Edwards Lifesciences Quality Engineer II (Post Market Surveillance) - THV in Irvine, California
Looking for a Quality Engineer II to join our growing Transcatheter Heart Valve (THV) business in Irvine, CA. We are looking for a strong engineer with solid technical expertise, who enjoys working in a fast-paced and rapidly growing environment. The engineer will be responsible for driving Post Market Surveillance activities; drafting and creating PSURs (Periodic Safety Update Reports; and involved with DHF (Design History File) audits. This Quality Engineer will also be involved in activities associated with the implementation of the EU Medical Device Regulation (MDR) Program, as needed.
Support the Post-Market Surveillance & Risk Management Review meetings to ensure all activities are completed to maintain the risk management file as new information is learned during the product development process or per signals obtained through post-market surveillance programs.
Develop and maintain Risk Management Files according to ISO 14971 for new or legacy products and ensure Risk Management Files are updated per defined schedules and frequencies. This would include risk management reports, hazard analyses, user risk assessments, design risk assessments and process risk assessments.
Develop and maintain Usability Engineering Files according to ISO 62366 and Human Factors engineering for the legacy products. This would include usability engineering plan, review of and evaluation of historical data and summative evaluation plan.
Provide quality engineering expertise in the areas of Risk Management, Design Controls, Usability Engineering, Quality Assurance/Control, Regulatory Compliance, and Statistical Techniques, as needed.
Ensure compliance with all Federal, State, local and company regulations, policies and procedures.

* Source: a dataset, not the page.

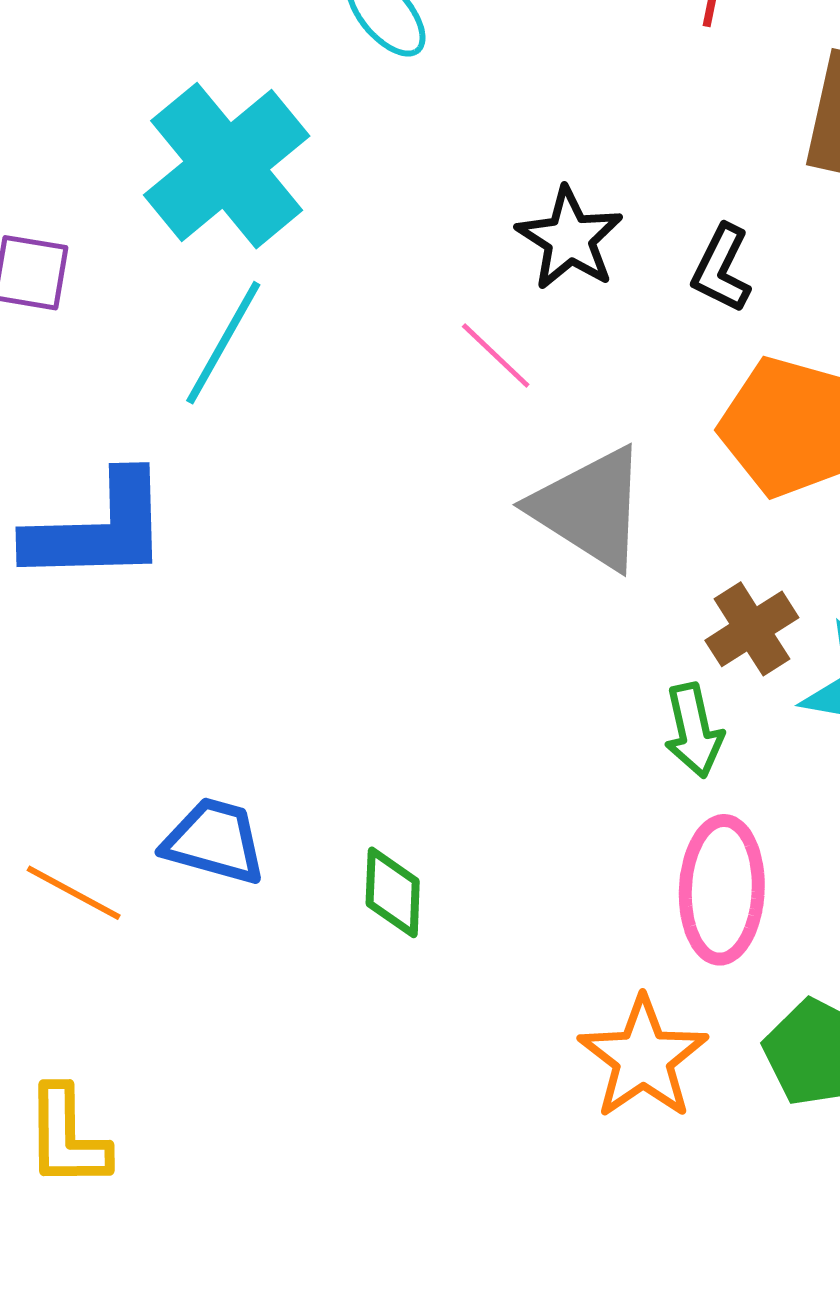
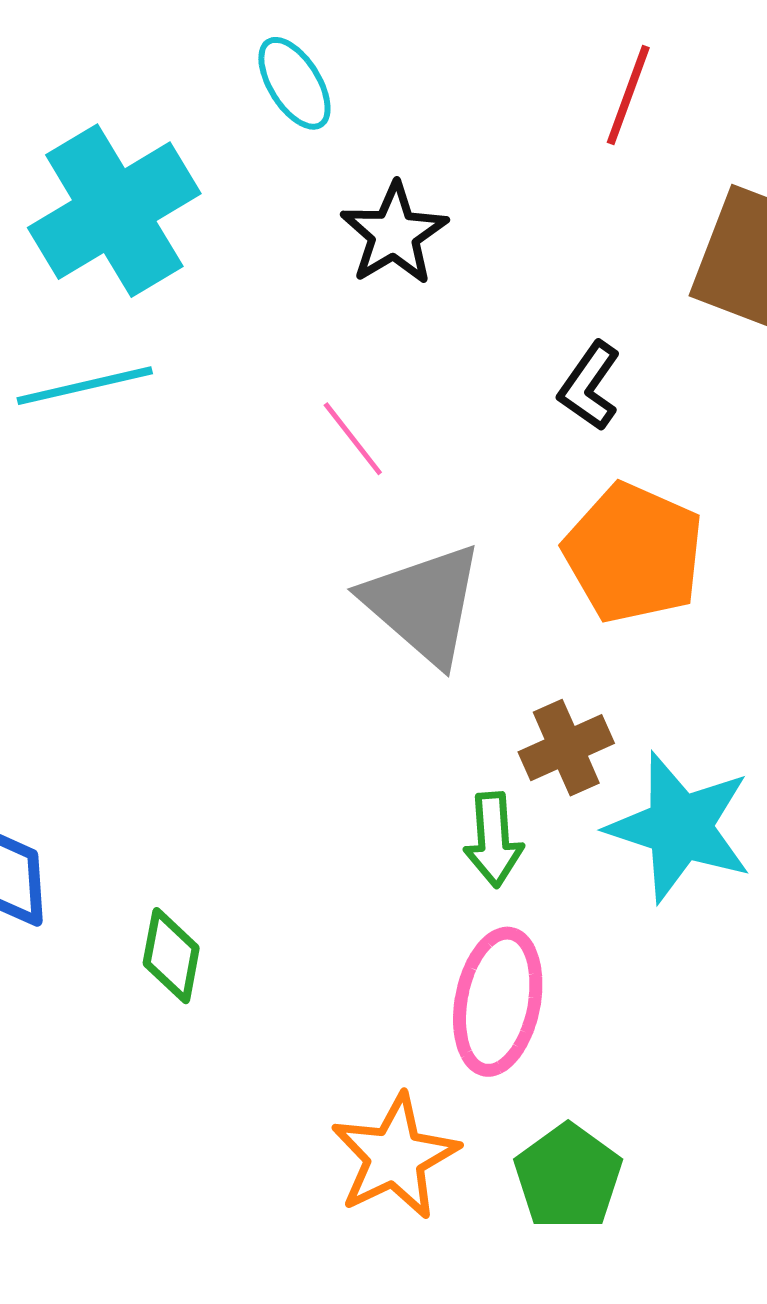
black star: (570, 239) -> (394, 234), moved
cyan line: (223, 343) -> (85, 386), turned 39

Performs other quality-related duties as assigned by management.
Basic / Minimum Qualifications:
Bachelor’s degree in Scientific or Engineering field with a minimum of two (2) years of experience within Quality Engineering, Quality Operations, and/or Quality Systems.
Proven experience with Post Market Surveillance, Risk Management, and/or Design Control and Human Factors Usability Engineering programs, processes, or tools.
Medical device industry experience
Experience with sustaining engineering
Knowledge and experience with PSURs (Periodic Safety Update Reports)
Experience with DHF audits
Experience with Class III implantable medical devices.
Knowledge of the Domestic and International regulatory requirements of Medical Device regulations (FDA 21 CFR 820, ISO 13485, ISO 14971; and other applicable regulatory requirements).
ASQ Certified Quality Engineer (CQE), Quality System Lead Auditor, Certified Six Sigma Black Belt (CSSBB), or related quality/regulatory certifications a plus.
Strong attention to detail and ability to recognize problems and take corrective measures.
Demonstrated experience prioritizing conflicting demands in a fast-paced environment.
Critical thinking, strong problem solving, influencing and negotiation skills.
Edwards is an Equal Opportunity/Affirmative Action employer including protected Veterans and individuals with disabilities.
Edwards Lifesciences is the global leader in patient-focused medical innovations for structural heart disease, as well as critical care and surgical monitoring. Driven by a passion to help patients, the company collaborates with the world's leading clinicians and researchers to address unmet healthcare needs, working to improve patient outcomes and enhance lives. Headquartered in Irvine, California, Edwards Lifesciences has extensive operations in North America, Europe, Japan, Latin America and Asia and currently employs over 13,000 individuals worldwide.
For us, helping patients is not a slogan - it's our life's work. From developing devices that replace or repair a diseased heart valve to creating new technologies that monitor vital signs in the critical care setting, we focus on helping patients regain and improve the quality of their life.